The same practice was widely adopted when civilian rule started again in 1999. It became an even more potent force in the hands of the state governors who eventually assumed a more omnipotent influence over the entire spectrum of the polity. The governors became so overweening with the iron-fisted control they had over the delegates from their states that they could pick and choose aspirants to various positions. Obviously, something had to give way. Other stakeholders, particularly those in the National Assembly who felt short-changed in the power game took up the gauntlet to water down the powers of the governors by making the primary elections manifestly more democratic. They had to do that because their positions could be threatened if they did not win primaries at the grassroots controlled by delegates under the influence of governors. And if one were not in the good books of the governor it was tantamount to foregoing the elections. The attempt to make changes in the electoral law took many turns and twists during many assembly tenures until this more determined 9th Assembly finally put the screws. The debate on the electoral act carried on not only within the hallowed chambers of the National Assembly but also widely in the media. For the first time the role of the delegate came under intense scrutiny by all. For me it looks like the coming of age of the delegate whom even though remaining anonymous, would henceforth be under the watchful eyes of the public.   

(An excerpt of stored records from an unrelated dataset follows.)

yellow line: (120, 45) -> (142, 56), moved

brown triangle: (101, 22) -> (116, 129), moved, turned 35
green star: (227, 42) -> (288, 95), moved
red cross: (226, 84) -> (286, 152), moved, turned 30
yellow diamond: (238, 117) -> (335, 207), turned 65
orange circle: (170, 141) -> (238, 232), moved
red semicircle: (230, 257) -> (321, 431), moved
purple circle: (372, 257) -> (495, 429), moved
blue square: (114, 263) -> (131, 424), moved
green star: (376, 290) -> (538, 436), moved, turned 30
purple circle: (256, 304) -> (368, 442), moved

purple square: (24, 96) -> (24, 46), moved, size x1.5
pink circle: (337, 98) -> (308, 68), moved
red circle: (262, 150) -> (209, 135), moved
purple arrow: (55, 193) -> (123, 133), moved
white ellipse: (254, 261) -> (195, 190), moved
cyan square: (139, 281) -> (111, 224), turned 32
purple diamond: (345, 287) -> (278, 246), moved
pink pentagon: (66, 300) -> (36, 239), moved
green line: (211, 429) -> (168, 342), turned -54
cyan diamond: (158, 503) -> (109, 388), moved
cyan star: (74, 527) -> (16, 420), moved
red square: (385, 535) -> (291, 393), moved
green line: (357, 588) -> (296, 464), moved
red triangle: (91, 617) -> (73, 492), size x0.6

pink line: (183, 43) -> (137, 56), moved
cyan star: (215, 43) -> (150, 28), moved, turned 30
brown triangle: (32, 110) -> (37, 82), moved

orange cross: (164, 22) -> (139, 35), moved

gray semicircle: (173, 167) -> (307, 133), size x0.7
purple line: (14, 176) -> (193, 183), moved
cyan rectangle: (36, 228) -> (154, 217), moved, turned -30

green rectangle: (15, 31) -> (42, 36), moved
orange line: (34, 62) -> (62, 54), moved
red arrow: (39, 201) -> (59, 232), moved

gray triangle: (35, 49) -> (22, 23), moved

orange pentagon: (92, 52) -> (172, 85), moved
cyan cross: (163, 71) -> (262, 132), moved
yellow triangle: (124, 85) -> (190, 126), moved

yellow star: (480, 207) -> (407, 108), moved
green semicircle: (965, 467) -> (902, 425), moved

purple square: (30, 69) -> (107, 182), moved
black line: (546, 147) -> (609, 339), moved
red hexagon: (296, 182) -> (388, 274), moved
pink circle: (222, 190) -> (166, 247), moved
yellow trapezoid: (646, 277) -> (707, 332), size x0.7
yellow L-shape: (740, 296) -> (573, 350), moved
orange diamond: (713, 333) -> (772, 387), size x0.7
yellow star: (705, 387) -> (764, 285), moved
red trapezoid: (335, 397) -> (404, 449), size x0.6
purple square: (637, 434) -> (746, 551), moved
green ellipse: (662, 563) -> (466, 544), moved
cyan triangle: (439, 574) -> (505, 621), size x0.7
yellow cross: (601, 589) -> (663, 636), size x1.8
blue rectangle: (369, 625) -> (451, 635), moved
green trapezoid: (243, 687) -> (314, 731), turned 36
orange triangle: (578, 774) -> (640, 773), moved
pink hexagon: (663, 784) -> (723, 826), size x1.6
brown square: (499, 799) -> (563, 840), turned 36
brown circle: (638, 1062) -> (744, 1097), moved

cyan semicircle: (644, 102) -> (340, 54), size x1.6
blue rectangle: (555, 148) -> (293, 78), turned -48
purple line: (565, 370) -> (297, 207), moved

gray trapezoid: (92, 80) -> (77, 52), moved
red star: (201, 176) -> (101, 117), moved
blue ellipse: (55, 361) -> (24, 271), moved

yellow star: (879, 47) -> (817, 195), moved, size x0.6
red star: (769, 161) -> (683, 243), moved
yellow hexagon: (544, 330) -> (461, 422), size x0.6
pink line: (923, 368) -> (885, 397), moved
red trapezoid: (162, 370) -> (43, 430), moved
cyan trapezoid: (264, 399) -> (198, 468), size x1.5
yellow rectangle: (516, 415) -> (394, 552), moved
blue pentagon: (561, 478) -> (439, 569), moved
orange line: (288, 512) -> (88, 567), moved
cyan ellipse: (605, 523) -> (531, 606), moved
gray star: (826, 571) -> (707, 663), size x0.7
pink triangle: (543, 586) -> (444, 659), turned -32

The delegate has been making an overwhelming presence in our psyche in the last many days when the parties have been making final preparations to hold presidential primaries in Abuja. Most of the states have already concluded their local primaries for offices of the governor, the National and State Assemblies and from what had circulated in the media there would be nothing to celebrate in the role of the delegate. They are depicted to be corrupt, demanding money to sell their votes to the highest bidder or under the influence of a local godfather whom in most cases would be the governor of the state. In most reports the delegate is perceived as a person without a mind of his own or one whom personal pecuniary interest overrides all other sublime considerations.

Now that the delegate has come of age it has also become the butt of jokes mostly in our robust social media circuit. I have seen a video in Kanuri language where someone went to a village to seek for the hand of a damsel. When the village grandees wanted to know him better, he pompously introduced himself as a delegate. I have seen another entry elsewhere where someone was bitterly regretting the course he studied in the university. He said: “If I had known I would have studied ‘delegate’ in the university – BSc Delegate”. There is also one that is trending on WhatsApp where a delegate is celebrating his new car which he bought with the proceeds of delegate’s activities at a primary election. I guess many readers would also be familiar with the video where delegates were returning money collected from a candidate that had lost the primary election. In another video delegates were described variously as ‘political bandits’, ‘reigning yahoo boys’, ‘grassroots of Nigeria’s problems’, ‘power belongs to God, dollars belong to the delegates’. Harsh words, but probably unpalatable truths.

It is obvious to all and sundry that the National Assembly has still got a lot of work to do on the Electoral Act. What has so far been the performance of the delegates has not ingrained the necessary confidence in the political processes. In the bid to curtail the power of the governors we have created a faceless behemoth that could consume the political process if not handled adroitly.